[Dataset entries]
.....

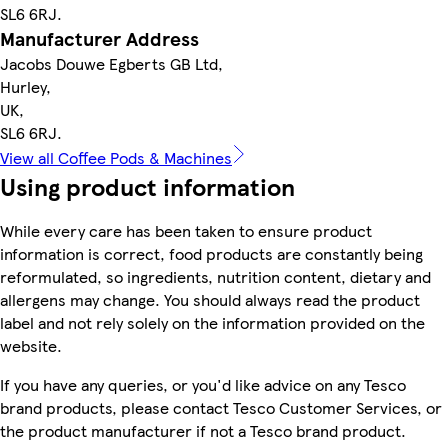
SL6 6RJ.
Manufacturer Address
Jacobs Douwe Egberts GB Ltd,
Hurley,
UK,
SL6 6RJ.
View all Coffee Pods & Machines
Using product information
While every care has been taken to ensure product
information is correct, food products are constantly being
reformulated, so ingredients, nutrition content, dietary and
allergens may change. You should always read the product
label and not rely solely on the information provided on the
website.
If you have any queries, or you'd like advice on any Tesco
brand products, please contact Tesco Customer Services, or
the product manufacturer if not a Tesco brand product.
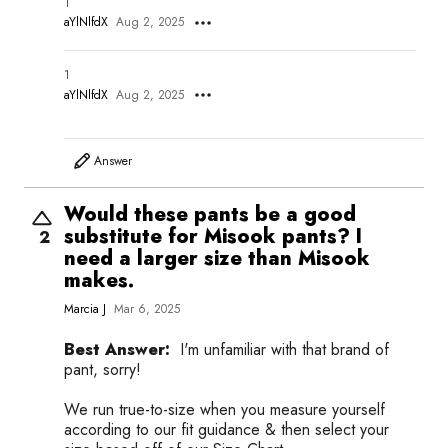
1
aYlNlfdX
Aug 2, 2025
1
aYlNlfdX
Aug 2, 2025
Answer
Would these pants be a good
substitute for Misook pants? I
2
need a larger size than Misook
makes.
Marcia J
Mar 6, 2025
Best Answer:
I'm unfamiliar with that brand of
pant, sorry!
We run true-to-size when you measure yourself
according to our fit guidance & then select your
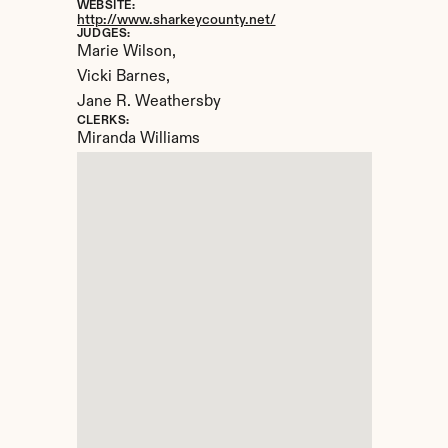
WEBSITE:
http://www.sharkeycounty.net/
JUDGES:
Marie Wilson, 

Vicki Barnes, 

Jane R. Weathersby
CLERKS:
Miranda Williams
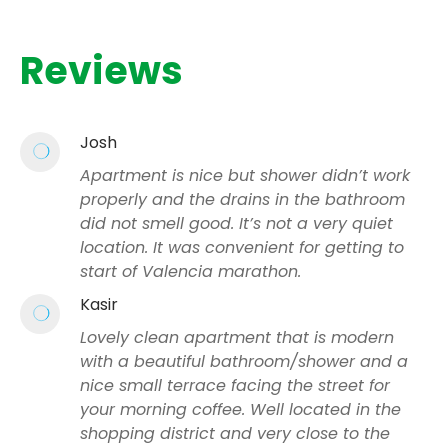
Reviews
Josh
Apartment is nice but shower didn’t work
properly and the drains in the bathroom
did not smell good. It’s not a very quiet
location. It was convenient for getting to
start of Valencia marathon.
Kasir
Lovely clean apartment that is modern
with a beautiful bathroom/shower and a
nice small terrace facing the street for
your morning coffee. Well located in the
shopping district and very close to the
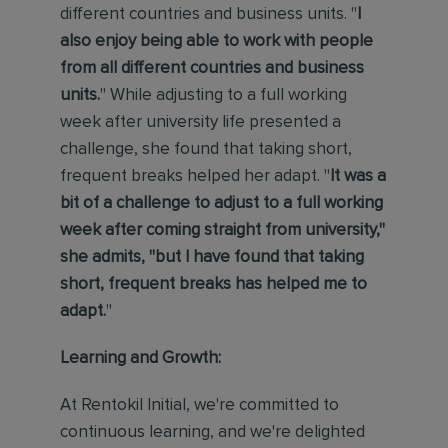
different countries and business units. "
I
also enjoy being able to work with people
from all different countries and business
units.
" While adjusting to a full working
week after university life presented a
challenge, she found that taking short,
frequent breaks helped her adapt. "
It was a
bit of a challenge to adjust to a full working
week after coming straight from university,"
she admits, "but I have found that taking
short, frequent breaks has helped me to
adapt.
"
Learning and Growth:
At Rentokil Initial, we're committed to
continuous learning, and we're delighted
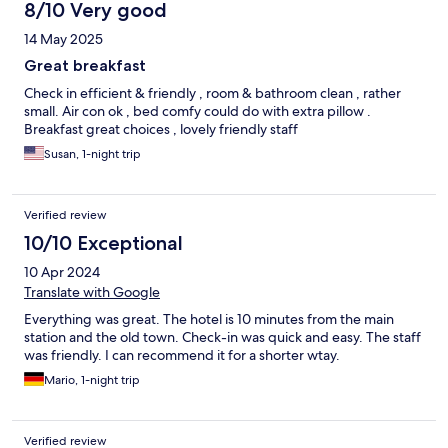
8/10 Very good
14 May 2025
Great breakfast
Check in efficient & friendly , room & bathroom clean , rather
small. Air con ok , bed comfy could do with extra pillow .
Breakfast great choices , lovely friendly staff
Susan, 1-night trip
Verified review
10/10 Exceptional
10 Apr 2024
Translate with Google
Everything was great. The hotel is 10 minutes from the main
station and the old town. Check-in was quick and easy. The staff
was friendly. I can recommend it for a shorter wtay.
Mario, 1-night trip
Verified review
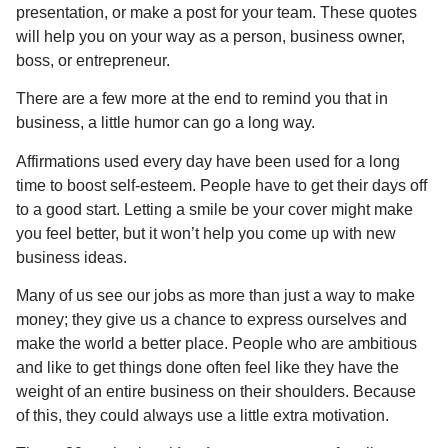
presentation, or make a post for your team. These quotes
will help you on your way as a person, business owner,
boss, or entrepreneur.
There are a few more at the end to remind you that in
business, a little humor can go a long way.
Affirmations used every day have been used for a long
time to boost self-esteem. People have to get their days off
to a good start. Letting a smile be your cover might make
you feel better, but it won’t help you come up with new
business ideas.
Many of us see our jobs as more than just a way to make
money; they give us a chance to express ourselves and
make the world a better place. People who are ambitious
and like to get things done often feel like they have the
weight of an entire business on their shoulders. Because
of this, they could always use a little extra motivation.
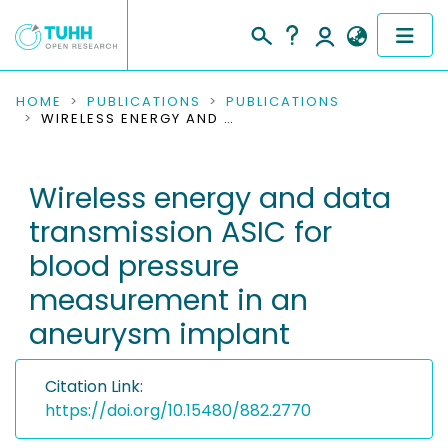
COMMUNITIES & COLLECTIONS
HOME
PUBLICATIONS
PUBLICATIONS
WIRELESS ENERGY AND DATA TRANSMISSION ASIC FOR BLOOD PRESSURE MEASUREMENT IN AN ANEURYSM IMPLANT
PUBLICATIONS
Wireless energy and data
RESEARCH DATA
transmission ASIC for
PEOPLE
blood pressure
measurement in an
INSTITUTIONS
aneurysm implant
PROJECTS
Citation Link:
https://doi.org/10.15480/882.2770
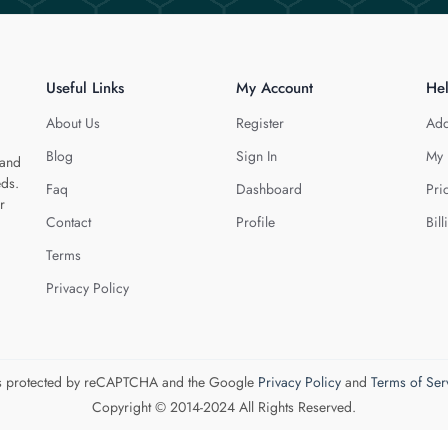
Useful Links
My Account
He
About Us
Register
Add
Blog
Sign In
My 
 and
eds.
Faq
Dashboard
Pri
r
Contact
Profile
Bill
Terms
Privacy Policy
 is protected by reCAPTCHA and the Google
Privacy Policy
and
Terms of Ser
Copyright © 2014-2024 All Rights Reserved.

.....

_Task to carry out_
Every entry above has to be repeated exactly, apart from its pictures.

_Task solution_
SL6 6RJ.
Manufacturer Address
Jacobs Douwe Egberts GB Ltd,
Hurley,
UK,
SL6 6RJ.
View all Coffee Pods & Machines
Using product information
While every care has been taken to ensure product
information is correct, food products are constantly being
reformulated, so ingredients, nutrition content, dietary and
allergens may change. You should always read the product
label and not rely solely on the information provided on the
website.
If you have any queries, or you'd like advice on any Tesco
brand products, please contact Tesco Customer Services, or
the product manufacturer if not a Tesco brand product.
1
aYlNlfdX
Aug 2, 2025
1
aYlNlfdX
Aug 2, 2025
Answer
Would these pants be a good
substitute for Misook pants? I
2
need a larger size than Misook
makes.
Marcia J
Mar 6, 2025
Best Answer:
I'm unfamiliar with that brand of
pant, sorry!
We run true-to-size when you measure yourself
according to our fit guidance & then select your
WEBSITE:
http://www.sharkeycounty.net/
JUDGES:
Marie Wilson, 

Vicki Barnes, 

Jane R. Weathersby
CLERKS:
Miranda Williams
Reviews
Josh
Apartment is nice but shower didn’t work
properly and the drains in the bathroom
did not smell good. It’s not a very quiet
location. It was convenient for getting to
start of Valencia marathon.
Kasir
Lovely clean apartment that is modern
with a beautiful bathroom/shower and a
nice small terrace facing the street for
your morning coffee. Well located in the
shopping district and very close to the
different countries and business units. "
I
also enjoy being able to work with people
from all different countries and business
units.
" While adjusting to a full working
week after university life presented a
challenge, she found that taking short,
frequent breaks helped her adapt. "
It was a
bit of a challenge to adjust to a full working
week after coming straight from university,"
she admits, "but I have found that taking
short, frequent breaks has helped me to
adapt.
"
Learning and Growth:
At Rentokil Initial, we're committed to
continuous learning, and we're delighted
8/10 Very good
14 May 2025
Great breakfast
Check in efficient & friendly , room & bathroom clean , rather
small. Air con ok , bed comfy could do with extra pillow .
Breakfast great choices , lovely friendly staff
Susan, 1-night trip
Verified review
10/10 Exceptional
10 Apr 2024
Translate with Google
Everything was great. The hotel is 10 minutes from the main
station and the old town. Check-in was quick and easy. The staff
was friendly. I can recommend it for a shorter wtay.
Mario, 1-night trip
Verified review
presentation, or make a post for your team. These quotes
will help you on your way as a person, business owner,
boss, or entrepreneur.
There are a few more at the end to remind you that in
business, a little humor can go a long way.
Affirmations used every day have been used for a long
time to boost self-esteem. People have to get their days off
to a good start. Letting a smile be your cover might make
you feel better, but it won’t help you come up with new
business ideas.
Many of us see our jobs as more than just a way to make
money; they give us a chance to express ourselves and
make the world a better place. People who are ambitious
and like to get things done often feel like they have the
weight of an entire business on their shoulders. Because
of this, they could always use a little extra motivation.
COMMUNITIES & COLLECTIONS
HOME
PUBLICATIONS
PUBLICATIONS
WIRELESS ENERGY AND DATA TRANSMISSION ASIC FOR BLOOD PRESSURE MEASUREMENT IN AN ANEURYSM IMPLANT
PUBLICATIONS
Wireless energy and data
RESEARCH DATA
transmission ASIC for
PEOPLE
blood pressure
measurement in an
INSTITUTIONS
aneurysm implant
PROJECTS
Citation Link:
https://doi.org/10.15480/882.2770
Useful Links
My Account
He
About Us
Register
Add
Blog
Sign In
My 
 and
eds.
Faq
Dashboard
Pri
r
Contact
Profile
Bill
Terms
Privacy Policy
 is protected by reCAPTCHA and the Google
Privacy Policy
and
Terms of Ser
Copyright © 2014-2024 All Rights Reserved.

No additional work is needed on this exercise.